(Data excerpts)
# # # #
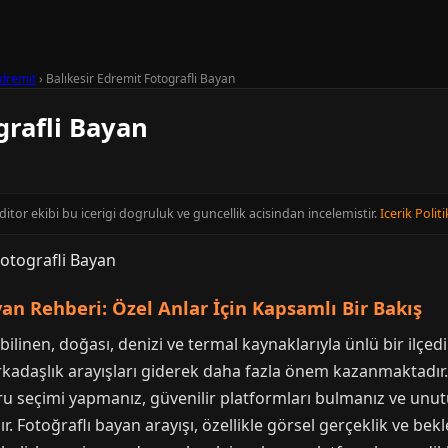
dremit
›
Balıkesir Edremit Fotografli Bayan
grafli Bayan
editor ekibi bu icerigi dogruluk ve guncellik acisindan incelemistir.
Icerik Politi
yan Rehberi: Özel Anlar İçin Kapsamlı Bir Bakış
 bilinen, doğası, denizi ve termal kaynaklarıyla ünlü bir ilçedi
arkadaşlık arayışları giderek daha fazla önem kazanmaktadır. 
u seçimi yapmanız, güvenilir platformları bulmanız ve unu
. Fotoğraflı bayan arayışı, özellikle görsel gerçeklik ve bekl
# # # #
WORK REQUEST: Give every entry again as it is, dropping its pictures.

PROBLEM SOLUTION:
dremit
›
Balıkesir Edremit Fotografli Bayan
grafli Bayan
editor ekibi bu icerigi dogruluk ve guncellik acisindan incelemistir.
Icerik Politi
yan Rehberi: Özel Anlar İçin Kapsamlı Bir Bakış
 bilinen, doğası, denizi ve termal kaynaklarıyla ünlü bir ilçedi
arkadaşlık arayışları giderek daha fazla önem kazanmaktadır. 
u seçimi yapmanız, güvenilir platformları bulmanız ve unu
. Fotoğraflı bayan arayışı, özellikle görsel gerçeklik ve bekl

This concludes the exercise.